Suriye Muhalif ve Devrimci Güçler Ulusal Koalisyonu (SMDK) Kayıp ve Tutuklu İşleri Kurulu Başkanı Yasir el-Ferhan, İsviçre’nin Cenevre kentinde düzenlenen BM İnsan Hakları Meclisi (OHCHR) toplantıları kapsamında düzenlenen bir programa katıldı.
Burada bir konuşma gerçekleştiren el-Ferhan, Suriye’deki tutuklular meselesinin öncelikli öneme sahip insani bir mesele olduğunu ve bu meselenin yaklaşık 5 milyon insanı doğrudan ilgilendirdiğini söyledi.
Konuşmasında, Esed rejiminin işkence yöntemlerinde ısrar ettiğine değinen el-Ferhan, “Rejim, tutuklulara yönelik işkence ve infaz yöntemlerini sistematik olarak kullanmakta ısrar ediyor. Görgü tanıkları ve tutuklu ailelerinin verdiği bilgilere göre rejim, yeni idam kararları çıkardı. Bu idamlar, sistematik sürekli olarak uygulanıyor” dedi.

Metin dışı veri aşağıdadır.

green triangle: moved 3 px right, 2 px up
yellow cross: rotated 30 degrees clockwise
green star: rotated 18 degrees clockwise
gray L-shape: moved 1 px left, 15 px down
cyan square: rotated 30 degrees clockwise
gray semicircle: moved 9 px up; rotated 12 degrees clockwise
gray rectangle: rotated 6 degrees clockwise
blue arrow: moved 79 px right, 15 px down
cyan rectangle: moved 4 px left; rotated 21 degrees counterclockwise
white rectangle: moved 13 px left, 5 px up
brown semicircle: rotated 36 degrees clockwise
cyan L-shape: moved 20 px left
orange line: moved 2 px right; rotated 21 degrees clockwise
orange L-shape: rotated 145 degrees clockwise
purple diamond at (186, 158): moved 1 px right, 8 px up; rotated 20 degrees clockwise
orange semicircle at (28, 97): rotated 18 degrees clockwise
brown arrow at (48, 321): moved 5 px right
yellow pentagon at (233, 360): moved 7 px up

El-Ferhan, Esed rejiminin sadece Suriye’de değil, Hizbullah gibi uzantıları üzerinden Lübnan’daki Suriyeli mültecilere yönelik de işkence ve idam yöntemlerini uyguladığına değindiği konuşmasında, “Keyfi tutuklama, işkence, gözaltında kayıp ve infaz gibi uygulamalar, rejimin Suriye’ye hakim olmak için kullandığı temel stratejilerdir. Rejim, bu stratejilerden asla vazgeçmiyor” ifadelerini kullandı.

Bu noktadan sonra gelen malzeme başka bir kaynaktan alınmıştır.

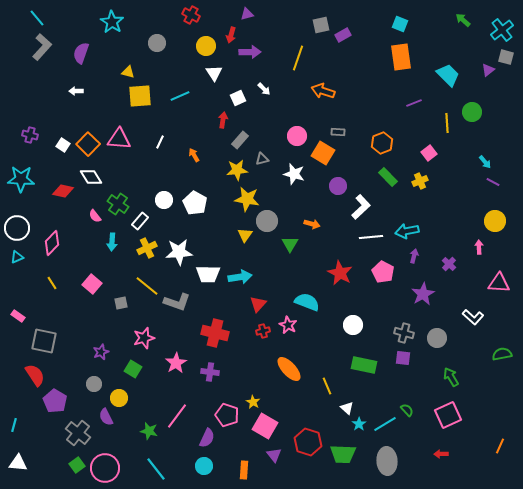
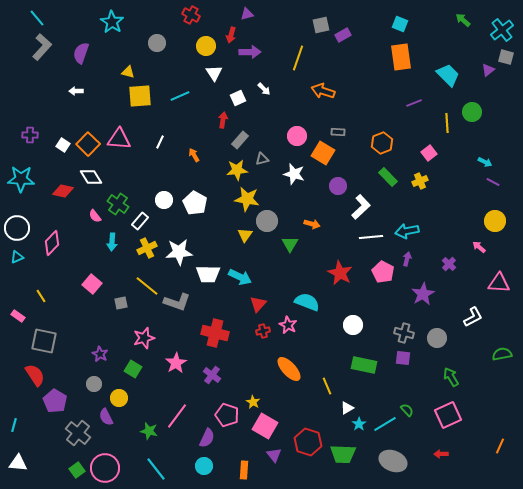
purple cross at (30, 135): rotated 14 degrees counterclockwise
cyan arrow at (485, 162): rotated 24 degrees counterclockwise
pink arrow at (479, 247): rotated 48 degrees counterclockwise
purple arrow at (414, 256): moved 7 px left, 3 px down
cyan arrow at (240, 277): rotated 35 degrees clockwise
yellow line at (52, 283): moved 11 px left, 13 px down
white L-shape at (473, 317): rotated 70 degrees counterclockwise
purple star at (101, 352): moved 1 px left, 2 px down; rotated 21 degrees counterclockwise
purple cross at (210, 372): moved 2 px right, 3 px down; rotated 30 degrees clockwise
white triangle at (347, 408): rotated 48 degrees clockwise
gray ellipse at (387, 461): moved 6 px right; rotated 64 degrees counterclockwise
green square at (77, 465): moved 5 px down
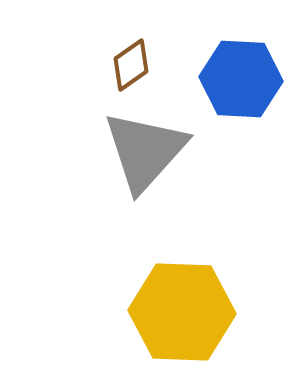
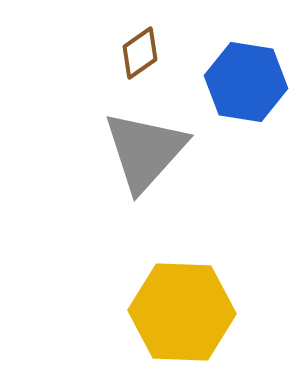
brown diamond: moved 9 px right, 12 px up
blue hexagon: moved 5 px right, 3 px down; rotated 6 degrees clockwise
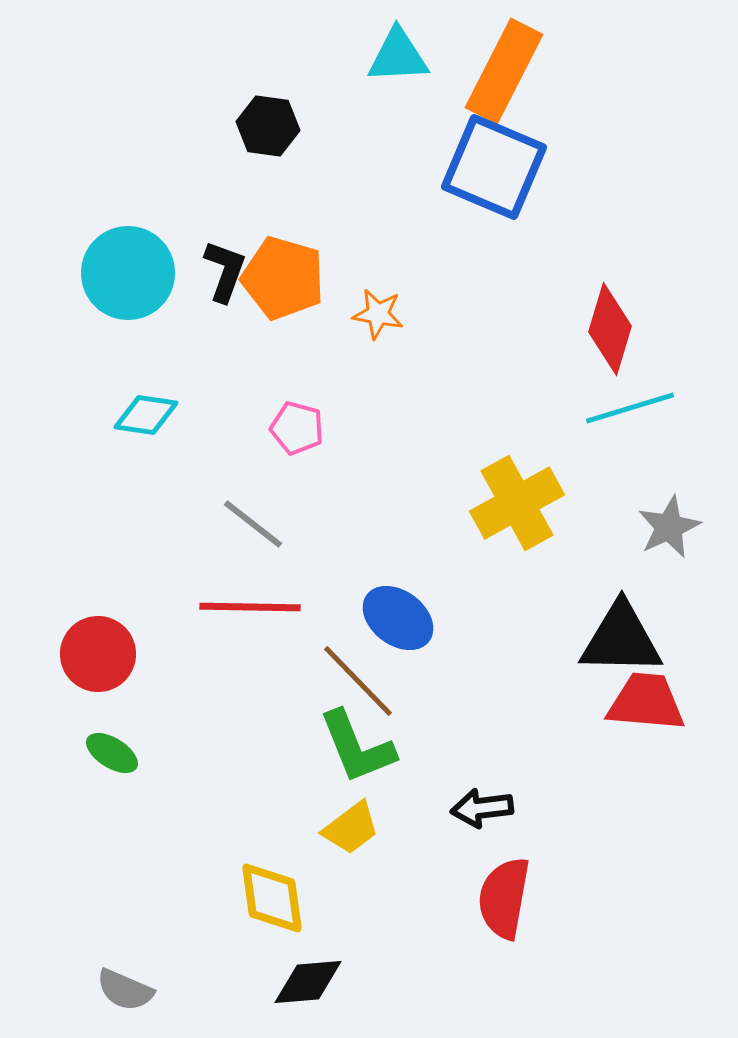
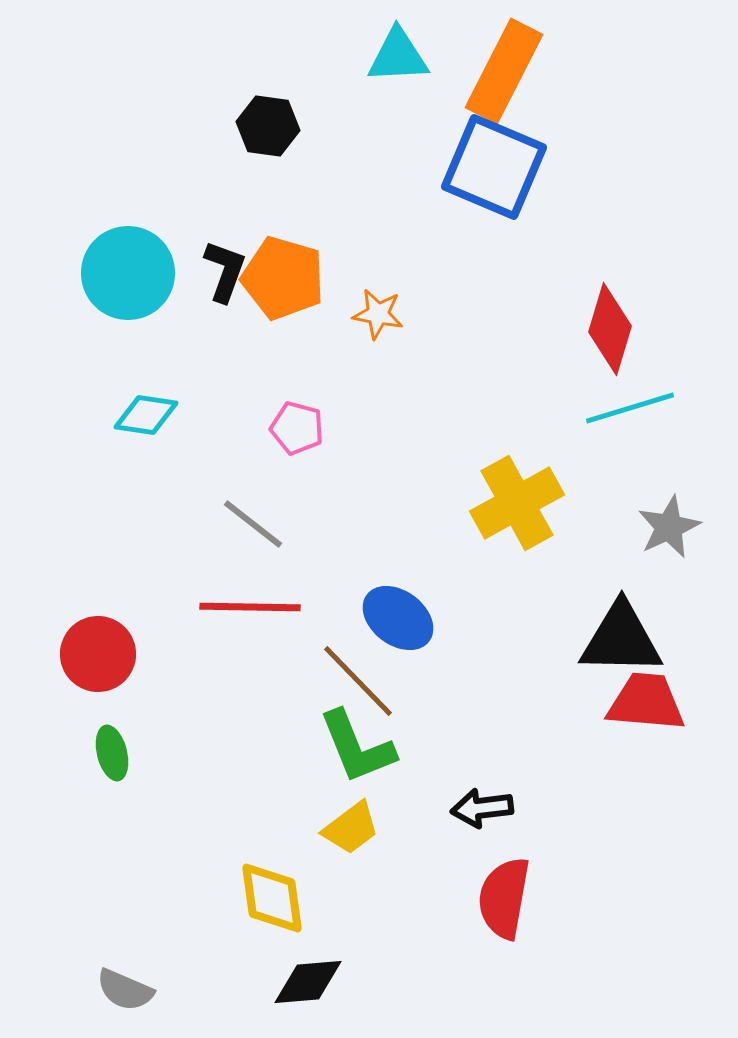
green ellipse: rotated 44 degrees clockwise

Konuşmasında, Rejimin, tutuklular meselesinden sıyrılmak için büyük çaba harcadığını ve bu durumun kendilerini endişeye sevk ettiğini anlatan el-Ferhan, buna karşılık rejim zindanlarındaki tutukluların kurtarılması ve ailelerine yönelik provokasyonların durdurulması konusunda ise hiçbir ilerleyiş kaydedilemediğini aktardı.
Suriye’deki gözaltı kayıplarının akıbetinin belirlenmesi ve öldürüldüyseler naaşlarının ailelerine teslim edilmesi için uluslararası mekanizmalar kurulmasına ihtiyaç duyulduğunu belirten el-Ferhan, Suriye ve bölgede istikrar ve barışın uluslararası güçler somut adım atmadan gerçekleşemeyeceğini vurguladı. Bunun için de Suriye’deki tutukluların serbest bırakılması, ailelerinin tazmin edilmesi ve savaş suçlularından hesap sorulması gerektiğini kaydetti.
Konuşmasının devamında, mülteci krizine de değinen el-Ferhan, “İşkence ve infazların durdurulması ve tutukluların serbest bırakılmasıyla başlayan adımlar atılmaksızın mülteci krizinin sona ermesi mümkün değildir. Kanada ve İngiltere gibi ülkeler, Esed rejiminin işkence karşıtı uluslararası anlaşmaları ihlal etmesinin uluslararası temsiliyetinin düşürülmesi için yeterli olduğuna kanaat getirerek gerekli adımları atmaya başladı. Beklentimiz, diğer uluslararası güçlerin de benzer adımları atmasıdır” dedi.
El-Ferhan, Esed rejiminin BM Güvenlik Konseyi, OHCHR ve BM Genel Kurulu’nun bütün kararlarını hiçe sayarak, açıkça insan hakları evrensel beyannamesini ihlal etmeyi sürdürdüğünü vurguladığı konuşmasında, Suriye’deki bütün hapishanelerin denetime açılması için uluslararası kurumların rejime baskı yapmasını istedi. Bu noktada, Suriye’deki kayıp ve tutukluların akıbetinin ortaya çıkarılması için uluslararası bir ittifak kurulması gerektiğinin altını çizdi.
Yasir el-Ferhan, konuşmasında son olarak, tüm dünyaya Suriye’deki katliam ve işkence rejimi olan Esed rejiminin yıkılması ve Suriye’de siyasi çözümü getirecek uluslararası kararların uygulanması için harekete geçme çağrısı yaptı.